On voit comment l'auteur passe vite des objets métonymiques du bonheur, la chambre, le fer débranché, le chemisier blanc, à la connotation la plus macabre, les clous plantés dans un cercueil. Dans un rapide mouvement de "zoom"  arrière le bonheur présent se métamorphose en bonheur passé, enfui à jamais. L'attachement aux objets à fort potentiel de mémoire fait évidemment penser à Proust ; quant à la nostalgie du bonheur perdu, je ne peux m'empêcher de la rapprocher de Rousseau, notamment celui de la dernière "Rêverie" - les ultimes pages écrites - où il raconte comment la vue soudaine de violettes sauvages le renvoie cinquante ans en arrière lorsqu'il rencontra pour la première fois Madame de Warens, celle qu'il appela "Maman" et qui fut - telle la Germaine de Masson-Hardellet - son initiatrice à la vie amoureuse et sexuelle.

On pourrait tout aussi bien évoquer l'atmosphère sensuelle et sentimentale de certains poèmes de Baudelaire, par exemple "Le Balcon" :

Je sais l'art d'évoquer les minutes heureuses, / Et revit mon passé blotti  dans tes genoux.    

Autre réminiscence possible, celle-ci à la page 43 :

"Ses cheveux - blonds, tirant sur le roux, longs, drus -; la considérable touffe (mais la vraie pour moi, se situait plus bas - et qui sait si l'autre Stéphane ne l'entendait pas aussi de cette manière?)"       

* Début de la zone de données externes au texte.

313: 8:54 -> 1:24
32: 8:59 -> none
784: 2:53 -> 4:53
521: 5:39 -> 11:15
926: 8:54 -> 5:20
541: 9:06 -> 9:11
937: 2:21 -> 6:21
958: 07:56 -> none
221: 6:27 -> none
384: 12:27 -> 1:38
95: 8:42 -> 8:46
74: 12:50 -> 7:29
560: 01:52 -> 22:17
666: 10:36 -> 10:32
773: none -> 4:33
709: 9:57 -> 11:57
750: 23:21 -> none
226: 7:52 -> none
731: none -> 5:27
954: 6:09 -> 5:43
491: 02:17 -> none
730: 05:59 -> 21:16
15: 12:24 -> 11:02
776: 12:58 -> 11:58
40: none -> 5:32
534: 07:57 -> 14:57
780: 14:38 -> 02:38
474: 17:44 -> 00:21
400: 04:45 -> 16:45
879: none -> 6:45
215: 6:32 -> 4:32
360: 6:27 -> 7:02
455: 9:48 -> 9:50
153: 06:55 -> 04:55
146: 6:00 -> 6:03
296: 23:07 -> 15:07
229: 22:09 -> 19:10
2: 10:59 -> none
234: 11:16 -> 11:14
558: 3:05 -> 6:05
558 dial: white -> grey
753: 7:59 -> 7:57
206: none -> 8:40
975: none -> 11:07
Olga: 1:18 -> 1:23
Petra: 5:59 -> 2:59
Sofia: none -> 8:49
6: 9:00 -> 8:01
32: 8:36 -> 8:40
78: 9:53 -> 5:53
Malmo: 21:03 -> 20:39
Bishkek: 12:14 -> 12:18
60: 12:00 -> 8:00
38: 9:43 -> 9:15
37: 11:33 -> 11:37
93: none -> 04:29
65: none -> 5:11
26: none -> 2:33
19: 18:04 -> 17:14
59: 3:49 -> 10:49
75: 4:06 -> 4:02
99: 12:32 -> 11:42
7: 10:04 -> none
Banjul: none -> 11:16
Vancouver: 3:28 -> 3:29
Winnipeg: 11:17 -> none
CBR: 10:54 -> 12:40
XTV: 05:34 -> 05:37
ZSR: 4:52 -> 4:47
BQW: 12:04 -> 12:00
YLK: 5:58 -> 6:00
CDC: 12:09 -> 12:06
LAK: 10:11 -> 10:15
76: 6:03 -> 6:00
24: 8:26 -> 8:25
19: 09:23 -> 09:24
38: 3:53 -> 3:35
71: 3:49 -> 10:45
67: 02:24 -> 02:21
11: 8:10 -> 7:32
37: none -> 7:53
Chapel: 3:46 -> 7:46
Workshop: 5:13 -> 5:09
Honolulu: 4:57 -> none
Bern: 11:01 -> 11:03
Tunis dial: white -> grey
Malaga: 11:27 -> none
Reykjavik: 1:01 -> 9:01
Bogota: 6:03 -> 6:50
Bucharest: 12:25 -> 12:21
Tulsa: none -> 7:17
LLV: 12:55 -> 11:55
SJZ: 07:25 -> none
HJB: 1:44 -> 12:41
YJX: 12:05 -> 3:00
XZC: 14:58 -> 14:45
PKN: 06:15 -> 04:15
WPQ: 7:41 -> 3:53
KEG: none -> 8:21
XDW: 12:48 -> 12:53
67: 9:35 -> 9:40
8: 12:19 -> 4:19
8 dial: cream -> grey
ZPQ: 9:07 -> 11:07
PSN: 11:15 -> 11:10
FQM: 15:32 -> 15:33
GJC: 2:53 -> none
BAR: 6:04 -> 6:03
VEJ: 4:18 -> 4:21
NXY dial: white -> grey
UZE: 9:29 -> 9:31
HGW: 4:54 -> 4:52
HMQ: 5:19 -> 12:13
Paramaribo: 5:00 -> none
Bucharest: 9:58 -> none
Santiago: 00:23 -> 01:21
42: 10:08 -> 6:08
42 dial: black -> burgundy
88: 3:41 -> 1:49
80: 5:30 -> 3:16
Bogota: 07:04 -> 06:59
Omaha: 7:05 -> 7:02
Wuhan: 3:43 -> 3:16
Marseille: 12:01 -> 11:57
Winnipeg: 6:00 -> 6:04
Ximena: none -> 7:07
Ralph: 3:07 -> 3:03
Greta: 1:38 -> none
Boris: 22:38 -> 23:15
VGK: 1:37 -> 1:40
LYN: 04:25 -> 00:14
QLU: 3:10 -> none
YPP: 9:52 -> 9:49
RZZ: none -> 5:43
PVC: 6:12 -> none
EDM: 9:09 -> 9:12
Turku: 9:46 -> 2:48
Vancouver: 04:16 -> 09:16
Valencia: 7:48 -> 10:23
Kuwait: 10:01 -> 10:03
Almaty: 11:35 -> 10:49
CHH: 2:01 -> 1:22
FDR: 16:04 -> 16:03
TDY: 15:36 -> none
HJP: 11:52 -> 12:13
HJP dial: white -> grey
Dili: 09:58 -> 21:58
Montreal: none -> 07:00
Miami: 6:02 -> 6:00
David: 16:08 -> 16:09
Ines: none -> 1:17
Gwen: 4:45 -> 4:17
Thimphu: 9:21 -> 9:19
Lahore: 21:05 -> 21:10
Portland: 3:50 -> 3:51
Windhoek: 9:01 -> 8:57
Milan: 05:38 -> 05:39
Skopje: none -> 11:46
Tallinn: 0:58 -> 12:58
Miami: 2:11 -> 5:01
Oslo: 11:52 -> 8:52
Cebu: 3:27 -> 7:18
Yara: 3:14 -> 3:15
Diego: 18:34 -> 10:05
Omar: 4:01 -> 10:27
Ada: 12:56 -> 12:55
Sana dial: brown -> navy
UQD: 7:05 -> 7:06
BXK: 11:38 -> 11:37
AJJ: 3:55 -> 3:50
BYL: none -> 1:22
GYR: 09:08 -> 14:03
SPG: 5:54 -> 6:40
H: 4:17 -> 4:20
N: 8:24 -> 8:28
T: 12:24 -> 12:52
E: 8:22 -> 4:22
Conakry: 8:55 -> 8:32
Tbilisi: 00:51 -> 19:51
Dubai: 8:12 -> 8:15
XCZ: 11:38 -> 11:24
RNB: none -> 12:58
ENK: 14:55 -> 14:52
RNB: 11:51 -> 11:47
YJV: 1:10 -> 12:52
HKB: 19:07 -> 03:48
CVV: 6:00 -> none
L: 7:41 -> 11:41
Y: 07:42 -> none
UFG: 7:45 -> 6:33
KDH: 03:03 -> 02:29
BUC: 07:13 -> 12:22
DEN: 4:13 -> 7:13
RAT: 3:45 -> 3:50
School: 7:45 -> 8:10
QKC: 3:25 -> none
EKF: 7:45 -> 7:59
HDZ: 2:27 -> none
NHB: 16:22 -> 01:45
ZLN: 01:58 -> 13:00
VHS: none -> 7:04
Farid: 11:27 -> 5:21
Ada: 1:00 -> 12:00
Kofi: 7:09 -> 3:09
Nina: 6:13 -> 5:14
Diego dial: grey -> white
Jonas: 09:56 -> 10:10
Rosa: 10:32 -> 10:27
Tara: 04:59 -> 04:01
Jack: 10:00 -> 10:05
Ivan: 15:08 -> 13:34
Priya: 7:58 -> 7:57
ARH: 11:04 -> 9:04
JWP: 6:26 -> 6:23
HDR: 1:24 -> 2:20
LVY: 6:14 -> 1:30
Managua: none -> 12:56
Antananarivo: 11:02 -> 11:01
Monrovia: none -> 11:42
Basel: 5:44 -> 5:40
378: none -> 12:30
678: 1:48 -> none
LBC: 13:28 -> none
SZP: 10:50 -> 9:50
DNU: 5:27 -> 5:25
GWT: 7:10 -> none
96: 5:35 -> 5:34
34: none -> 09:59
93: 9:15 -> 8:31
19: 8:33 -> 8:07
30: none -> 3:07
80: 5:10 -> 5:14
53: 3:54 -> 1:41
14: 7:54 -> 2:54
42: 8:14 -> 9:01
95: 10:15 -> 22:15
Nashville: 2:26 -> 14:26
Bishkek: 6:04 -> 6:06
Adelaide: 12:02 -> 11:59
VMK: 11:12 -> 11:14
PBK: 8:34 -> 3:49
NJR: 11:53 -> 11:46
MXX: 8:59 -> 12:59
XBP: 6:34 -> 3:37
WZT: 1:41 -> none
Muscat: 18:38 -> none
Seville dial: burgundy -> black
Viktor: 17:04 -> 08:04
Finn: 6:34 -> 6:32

Cet autre Stéphane - puisque que Steve est une forme anglo-saxonne du même prénom - renvoie à Mallarmé  et plus précisément à l'un de ses poèmes inspirés par sa liaison (avérée?) avec la belle Méry Laurent.

Je crois que Lourdes, lentes... fait partie de ces textes attachants qui, pour n'être pas des chefs-d'oeuvre, n'en laissent pas moins au lecteur l'empreinte durable d'un bonheur de bon aloi, comme ces parfums éventés sur des peaux maintes fois caressées. Je reviendrai sur son auteur, plus particulièrement sur ses ouvrages de poèmes en prose, dont le thème récurrent est la quête de lieux privilégiés permettant de passer dans une autre dimension de l'espace et du temps. Ce thème est d'ailleurs présent dans Lourdes, lentes... En voici la preuve : " C'est à Londres qu'aboutissent et d'où partent ce que je nomme les corridors du Passé, ces voies parallèles qui vous permettent de sauter en marche sur une autre trajectoire du Temps " (P.133)

A bientôt dans ces "corridors du Passé".

Jean-Marie Alfroy, le 3 septembre 2017.